- About this exercise
Going down the data below, set down exactly the line with "éxito de California" and each line after it through the line with "TRẦN QUANG DƯƠNG"; no other lines.

[Items from a dataset]
##############################

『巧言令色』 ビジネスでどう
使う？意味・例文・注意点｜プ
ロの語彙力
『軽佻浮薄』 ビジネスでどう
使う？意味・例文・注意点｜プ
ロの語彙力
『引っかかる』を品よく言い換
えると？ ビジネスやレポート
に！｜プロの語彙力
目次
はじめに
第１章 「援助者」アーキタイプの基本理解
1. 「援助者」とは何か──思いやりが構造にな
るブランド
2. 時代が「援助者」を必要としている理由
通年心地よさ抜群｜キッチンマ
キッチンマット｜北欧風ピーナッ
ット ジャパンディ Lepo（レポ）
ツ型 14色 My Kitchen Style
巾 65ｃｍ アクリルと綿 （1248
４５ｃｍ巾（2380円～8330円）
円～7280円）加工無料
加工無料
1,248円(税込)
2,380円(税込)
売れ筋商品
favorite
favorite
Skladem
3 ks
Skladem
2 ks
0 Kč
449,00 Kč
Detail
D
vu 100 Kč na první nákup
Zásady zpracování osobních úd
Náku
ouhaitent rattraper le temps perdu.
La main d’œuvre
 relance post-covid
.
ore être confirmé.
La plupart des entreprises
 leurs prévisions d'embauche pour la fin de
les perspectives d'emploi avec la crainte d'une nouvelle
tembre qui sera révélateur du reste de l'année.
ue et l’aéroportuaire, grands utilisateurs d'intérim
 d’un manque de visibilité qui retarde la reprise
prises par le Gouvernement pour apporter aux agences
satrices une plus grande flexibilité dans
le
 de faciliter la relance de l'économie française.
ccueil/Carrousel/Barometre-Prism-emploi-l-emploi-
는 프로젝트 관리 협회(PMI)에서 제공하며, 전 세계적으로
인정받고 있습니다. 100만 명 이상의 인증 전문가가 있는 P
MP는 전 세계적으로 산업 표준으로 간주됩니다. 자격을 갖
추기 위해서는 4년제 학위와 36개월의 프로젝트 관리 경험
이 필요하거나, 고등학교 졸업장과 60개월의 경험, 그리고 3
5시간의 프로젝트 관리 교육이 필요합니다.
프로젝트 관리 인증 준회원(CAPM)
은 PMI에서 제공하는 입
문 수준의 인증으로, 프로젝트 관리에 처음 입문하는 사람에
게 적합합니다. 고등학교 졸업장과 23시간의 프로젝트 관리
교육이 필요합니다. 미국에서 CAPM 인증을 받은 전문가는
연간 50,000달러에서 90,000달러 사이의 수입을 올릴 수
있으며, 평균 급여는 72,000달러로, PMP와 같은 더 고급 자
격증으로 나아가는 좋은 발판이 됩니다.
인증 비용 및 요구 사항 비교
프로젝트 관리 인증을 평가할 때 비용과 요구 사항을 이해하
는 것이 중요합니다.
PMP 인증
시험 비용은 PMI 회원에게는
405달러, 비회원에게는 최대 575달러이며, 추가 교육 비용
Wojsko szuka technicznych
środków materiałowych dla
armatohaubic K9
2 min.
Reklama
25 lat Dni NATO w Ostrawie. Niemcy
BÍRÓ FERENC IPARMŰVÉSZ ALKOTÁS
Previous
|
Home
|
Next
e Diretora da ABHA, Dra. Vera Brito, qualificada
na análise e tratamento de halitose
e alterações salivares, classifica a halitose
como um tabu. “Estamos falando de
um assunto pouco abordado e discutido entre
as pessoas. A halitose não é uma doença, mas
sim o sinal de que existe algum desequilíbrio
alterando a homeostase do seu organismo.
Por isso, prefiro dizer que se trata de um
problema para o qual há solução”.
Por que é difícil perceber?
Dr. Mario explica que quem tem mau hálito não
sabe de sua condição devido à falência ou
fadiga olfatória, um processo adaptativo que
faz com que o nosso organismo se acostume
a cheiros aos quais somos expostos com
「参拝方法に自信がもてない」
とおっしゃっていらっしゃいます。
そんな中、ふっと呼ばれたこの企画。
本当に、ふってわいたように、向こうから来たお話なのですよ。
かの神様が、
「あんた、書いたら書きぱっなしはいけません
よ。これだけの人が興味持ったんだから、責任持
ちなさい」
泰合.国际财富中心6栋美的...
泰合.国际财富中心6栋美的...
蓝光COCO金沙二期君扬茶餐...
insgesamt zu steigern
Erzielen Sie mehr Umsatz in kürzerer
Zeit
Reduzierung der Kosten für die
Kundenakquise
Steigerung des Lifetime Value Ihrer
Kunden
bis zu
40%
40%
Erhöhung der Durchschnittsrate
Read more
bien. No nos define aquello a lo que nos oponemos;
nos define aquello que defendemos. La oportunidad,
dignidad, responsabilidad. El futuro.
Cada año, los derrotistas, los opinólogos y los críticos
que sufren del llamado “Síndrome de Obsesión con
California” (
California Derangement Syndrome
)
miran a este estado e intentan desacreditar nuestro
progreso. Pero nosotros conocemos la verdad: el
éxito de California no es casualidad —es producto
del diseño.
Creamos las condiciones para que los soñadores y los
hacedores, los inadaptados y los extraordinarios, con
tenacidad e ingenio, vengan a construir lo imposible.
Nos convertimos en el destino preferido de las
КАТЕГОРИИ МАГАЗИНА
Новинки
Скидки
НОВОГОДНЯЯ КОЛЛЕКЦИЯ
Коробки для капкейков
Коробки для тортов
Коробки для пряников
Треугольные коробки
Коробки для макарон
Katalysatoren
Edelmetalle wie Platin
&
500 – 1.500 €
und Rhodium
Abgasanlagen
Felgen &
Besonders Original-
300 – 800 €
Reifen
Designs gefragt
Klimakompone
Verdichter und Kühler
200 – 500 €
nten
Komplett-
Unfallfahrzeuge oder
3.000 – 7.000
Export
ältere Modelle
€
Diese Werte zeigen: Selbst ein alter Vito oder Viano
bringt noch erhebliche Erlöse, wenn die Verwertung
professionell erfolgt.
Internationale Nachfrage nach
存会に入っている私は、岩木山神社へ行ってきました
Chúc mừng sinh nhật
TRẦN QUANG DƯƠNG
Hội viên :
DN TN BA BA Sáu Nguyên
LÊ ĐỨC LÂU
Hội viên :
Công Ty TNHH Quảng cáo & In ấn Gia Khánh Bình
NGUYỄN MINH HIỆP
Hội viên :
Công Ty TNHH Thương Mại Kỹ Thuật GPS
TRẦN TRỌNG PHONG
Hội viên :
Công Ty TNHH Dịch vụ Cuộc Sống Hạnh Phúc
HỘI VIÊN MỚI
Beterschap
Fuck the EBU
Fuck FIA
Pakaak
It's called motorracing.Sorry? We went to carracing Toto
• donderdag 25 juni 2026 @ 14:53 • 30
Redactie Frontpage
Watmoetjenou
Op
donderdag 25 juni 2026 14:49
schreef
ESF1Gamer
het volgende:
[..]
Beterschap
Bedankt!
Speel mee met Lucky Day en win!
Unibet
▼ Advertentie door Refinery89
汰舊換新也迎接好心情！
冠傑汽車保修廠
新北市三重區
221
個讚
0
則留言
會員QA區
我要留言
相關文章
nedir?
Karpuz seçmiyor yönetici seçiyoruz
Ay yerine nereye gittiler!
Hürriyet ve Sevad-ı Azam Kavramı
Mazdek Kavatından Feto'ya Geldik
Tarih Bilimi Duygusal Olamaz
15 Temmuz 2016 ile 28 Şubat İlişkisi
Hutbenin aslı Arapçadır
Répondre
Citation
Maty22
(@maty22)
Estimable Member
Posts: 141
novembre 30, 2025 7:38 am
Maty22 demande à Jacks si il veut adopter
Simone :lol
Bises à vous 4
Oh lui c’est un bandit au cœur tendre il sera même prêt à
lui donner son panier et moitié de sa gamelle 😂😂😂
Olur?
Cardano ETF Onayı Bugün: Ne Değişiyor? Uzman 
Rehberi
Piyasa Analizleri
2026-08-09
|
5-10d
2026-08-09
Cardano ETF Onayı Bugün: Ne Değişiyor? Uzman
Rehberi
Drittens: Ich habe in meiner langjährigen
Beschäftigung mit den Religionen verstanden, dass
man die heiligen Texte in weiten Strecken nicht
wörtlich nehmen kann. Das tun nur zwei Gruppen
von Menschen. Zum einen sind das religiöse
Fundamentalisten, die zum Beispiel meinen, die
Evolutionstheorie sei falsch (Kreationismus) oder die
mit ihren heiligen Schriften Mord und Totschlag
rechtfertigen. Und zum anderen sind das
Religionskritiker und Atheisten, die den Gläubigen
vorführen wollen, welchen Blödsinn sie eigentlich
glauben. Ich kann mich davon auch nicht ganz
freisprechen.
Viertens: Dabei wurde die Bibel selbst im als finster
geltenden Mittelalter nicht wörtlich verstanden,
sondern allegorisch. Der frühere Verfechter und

##############################

- Reply
éxito de California no es casualidad —es producto
del diseño.
Creamos las condiciones para que los soñadores y los
hacedores, los inadaptados y los extraordinarios, con
tenacidad e ingenio, vengan a construir lo imposible.
Nos convertimos en el destino preferido de las
КАТЕГОРИИ МАГАЗИНА
Новинки
Скидки
НОВОГОДНЯЯ КОЛЛЕКЦИЯ
Коробки для капкейков
Коробки для тортов
Коробки для пряников
Треугольные коробки
Коробки для макарон
Katalysatoren
Edelmetalle wie Platin
&
500 – 1.500 €
und Rhodium
Abgasanlagen
Felgen &
Besonders Original-
300 – 800 €
Reifen
Designs gefragt
Klimakompone
Verdichter und Kühler
200 – 500 €
nten
Komplett-
Unfallfahrzeuge oder
3.000 – 7.000
Export
ältere Modelle
€
Diese Werte zeigen: Selbst ein alter Vito oder Viano
bringt noch erhebliche Erlöse, wenn die Verwertung
professionell erfolgt.
Internationale Nachfrage nach
存会に入っている私は、岩木山神社へ行ってきました
Chúc mừng sinh nhật
TRẦN QUANG DƯƠNG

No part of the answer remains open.